On this page:
20.1 Canonical forms
20.2 Integrity checking
20.3 Ordered binary trees
20.4 Exercises
20.4.1 Queues
5.3.3.8

20 Constructors

20.1 Canonical forms

Today we’re going to look more at the concept of invariants. Invariants often let us write code that takes advantage of the fact that we know some property, the invariant, of our data. We saw this last class using sorted lists of numbers. Today we’re going to examine a new example: fractions.

A fraction can be represented as a compound data that consists of two numbers representing the numerator and denominator:

;; A Fraction is a (new fraction% Integer Integer).
(define-class fraction%
  (fields numerator denominator))

The problem here is that we’d like to consider the fractions:

(new fraction% 1 2)
(new fraction% 2 4)

as representing the same number, namely 1/2, but these are different representations of the same information. The issue with fractions is a recurring issue we’ve seen with information that allows for multiple representations (sets are another example).

There are a couple approaches to solving this issue:

  1. Represents information is some canonical way.

  2. Codify the interpretation of data as a program.

The first approach basically eliminates the problem of multiple representations by picking a unique representation for any given piece of information. For example, with fractions, we might choose to represent all fractions in lowest terms. This means any fraction admits only a single representation and therefore any fractions which are interpreted as "the same" have exactly the same structure. (This approach is not always possible or feasible.)

The second approach requires us to write a program (a function, a method, etc.) that determines when two pieces of data are interpreted as representing the same information. For example, we could write a method that converts fractions to numbers and compares them for numerical equality; or we simplify the fraction to lowest terms and compare them structurally.

Along the lines of the second approach, let’s consider adding the following method:

fraction%

;; to-number : -> Number
;; Convert this fraction to a number.
(define (to-number)
  (/ (this . numerator)
     (this . denominator)))

This method essentially embodies our interpretation of the fraction% class of data. It doesn’t help with this issues:

(check-expect (new fraction% 1 2)
              (new fraction% 2 4))

But of course now we can write our tests to rely on this interpretation function:

(check-expect ((new fraction% 1 2) . to-number)
              ((new fraction% 2 4) . to-number))
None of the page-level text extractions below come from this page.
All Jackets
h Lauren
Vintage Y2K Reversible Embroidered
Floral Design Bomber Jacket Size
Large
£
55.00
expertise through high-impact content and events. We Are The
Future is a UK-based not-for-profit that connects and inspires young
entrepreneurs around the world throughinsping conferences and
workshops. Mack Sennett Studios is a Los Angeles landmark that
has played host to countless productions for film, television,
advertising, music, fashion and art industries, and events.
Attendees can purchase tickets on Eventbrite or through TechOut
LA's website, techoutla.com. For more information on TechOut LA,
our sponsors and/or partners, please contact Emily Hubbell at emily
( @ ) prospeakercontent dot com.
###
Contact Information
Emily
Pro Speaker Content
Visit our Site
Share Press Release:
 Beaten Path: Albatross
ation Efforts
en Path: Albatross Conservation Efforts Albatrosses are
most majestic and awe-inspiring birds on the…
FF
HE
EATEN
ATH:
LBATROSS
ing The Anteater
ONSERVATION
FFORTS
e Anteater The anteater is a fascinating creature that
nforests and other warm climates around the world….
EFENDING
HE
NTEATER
But what if we wanted to go down the second route? We could define a method that computes a fraction in lowest terms:

fraction%

;; simplify : -> Fraction
;; Simplify a fraction to lowest terms.
(check-expect ((new fraction% 3 6) . simplify)
              (new fraction% 1 2))

We can use the gcd function to compute the greatest common denominator of the terms:

fraction%

(define (simplify)
  (new fraction%
       (/ (this . numerator)
          (gcd (this . numerator)
               (this . denominator)))
       (/ (this . denominator)
          (gcd (this . numerator)
               (this . denominator)))))

This allows us to structurally compare two fractions that have been simplified to lowest terms:

(check-expect ((new fraction% 3 6) . simplify)
              ((new fraction% 1 2) . simplify))
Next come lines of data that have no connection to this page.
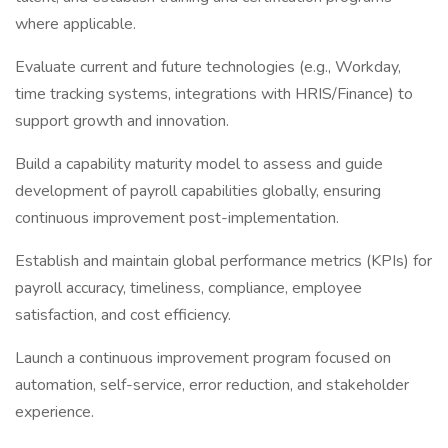
where applicable.
Evaluate current and future technologies (e.g., Workday,
time tracking systems, integrations with HRIS/Finance) to
support growth and innovation.
Build a capability maturity model to assess and guide
development of payroll capabilities globally, ensuring
continuous improvement post-implementation.
Establish and maintain global performance metrics (KPIs) for
payroll accuracy, timeliness, compliance, employee
satisfaction, and cost efficiency.
Launch a continuous improvement program focused on
automation, self-service, error reduction, and stakeholder
experience.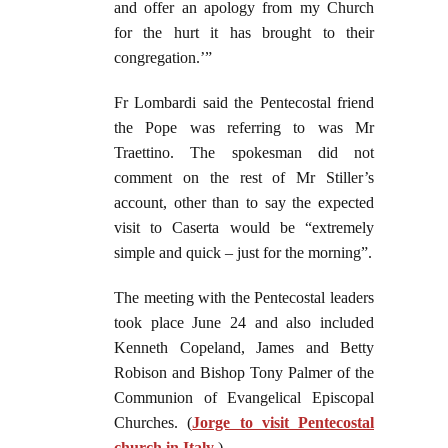
and offer an apology from my Church
for the hurt it has brought to their
congregation.’”
Fr Lombardi said the Pentecostal friend
the Pope was referring to was Mr
Traettino. The spokesman did not
comment on the rest of Mr Stiller’s
account, other than to say the expected
visit to Caserta would be “extremely
simple and quick – just for the morning”.
The meeting with the Pentecostal leaders
took place June 24 and also included
Kenneth Copeland, James and Betty
Robison and Bishop Tony Palmer of the
Communion of Evangelical Episcopal
Churches. (
Jorge to visit Pentecostal
church in Italy
.)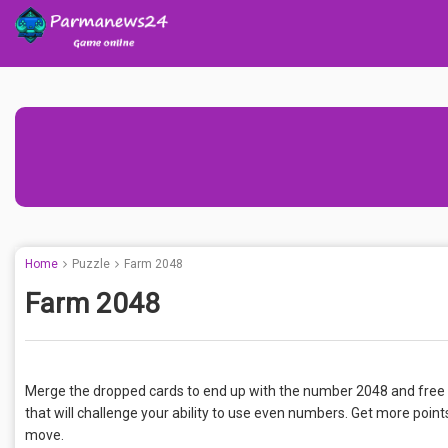
Home
Puzzle
Farm 2048
Farm 2048
Merge the dropped cards to end up with the number 2048 and free 
that will challenge your ability to use even numbers. Get more points
move.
But it does not prevent us from constructing fractions that are not in lowest terms, which is what we were aiming for — we want it to be an invariant of fraction% objects that they are in their simplest form. One possibility is to define a constructor function that consumes a numerator and denominator and constructs a fraction% object in lowest terms:

;; fract-constructor : Number Number -> Fraction
;; construct a fraction in lowest terms.
(define (fract-constructor n d)
  (new fraction%
       (/ n (gcd n d))
       (/ d (gcd n d))))

So we are able to write a new function with the behavior we want and it establishes our invariant. That’s good, but there are still some inconveniences:

If we want to have a stronger guarantee that we maintain the lowest term invariant, we need a stronger mechanism for enforcing our discipline at construction-time. The idea is to allow arbitrary computation to occur between the call to a constructor and the initialization of an object. To enable this mechanism, we need to bump the language level up to class/2.
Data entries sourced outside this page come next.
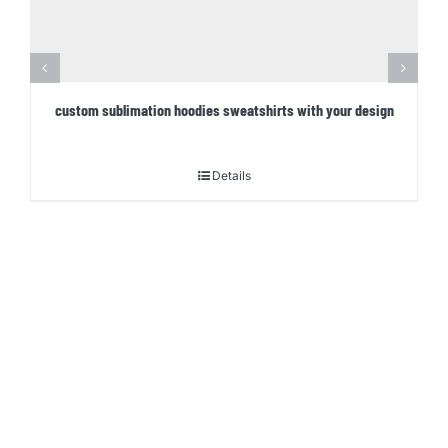
custom sublimation hoodies sweatshirts with your design
Details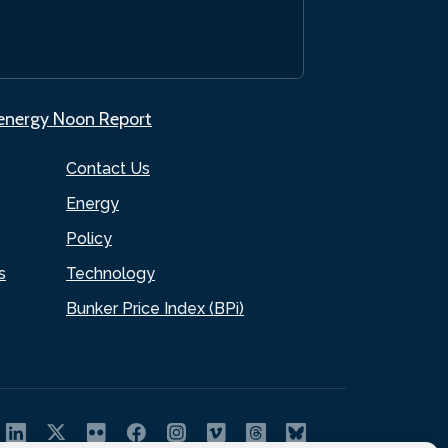
.energy Noon Report
Contact Us
Energy
Policy
s
Technology
Bunker Price Index (BPi)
All class/1 programs continue to work in class/2. The main difference is that we now the ability to write constructors.

fraction%

(constructor (n d)
  ;;...some expression that uses the fields form to return values
  ;;   for all of the fields...
  ...)

The constructor form can take any number of arguments and must use the fields to initialize each of the fields. If you leave off the constructor form, a default constructor is generated as:

(constructor (n d)
  (fields n d))

And in general if you have n fields, the defaults constructor looks like:

(constructor (field1 field2 ... fieldn)
  (fields field1 field2 ... fieldn))

But by writing our own constructor, we can insert computation to convert arguments in a canonical form. For our fraction% class, we can use the following code:

;; Number Number -> Fraction
(constructor (n d)
  (fields (/ n (gcd n d))
          (/ d (gcd n d))))

This code is used every time we have a (new fraction% Number Number) expression. Since this is the only way to construct a fraction, we know that all fractions are represented in lowest terms. It is simply impossible, through both error or malice, to construct an object that does not have this property.

Returning to our simplify method; we don’t really need it any longer. (We could, if need be, re-write the code to take advantage of the invariant and give a correct implementation of simplify as (define (simplify) this), since all fractions are already simplified.) Likewise, we no longer need the fract-constructor function.

Finally, we get to the point we wanted:
(check-expect (new fraction% 1 2)
              (new fraction% 2 4))

Q: Can you have multiple constructor?

A: No. We’ve been thinking about multiple constructors, but we don’t have a strong story for them yet. Remember: you can always write functions and you can think of these as alternative constructors.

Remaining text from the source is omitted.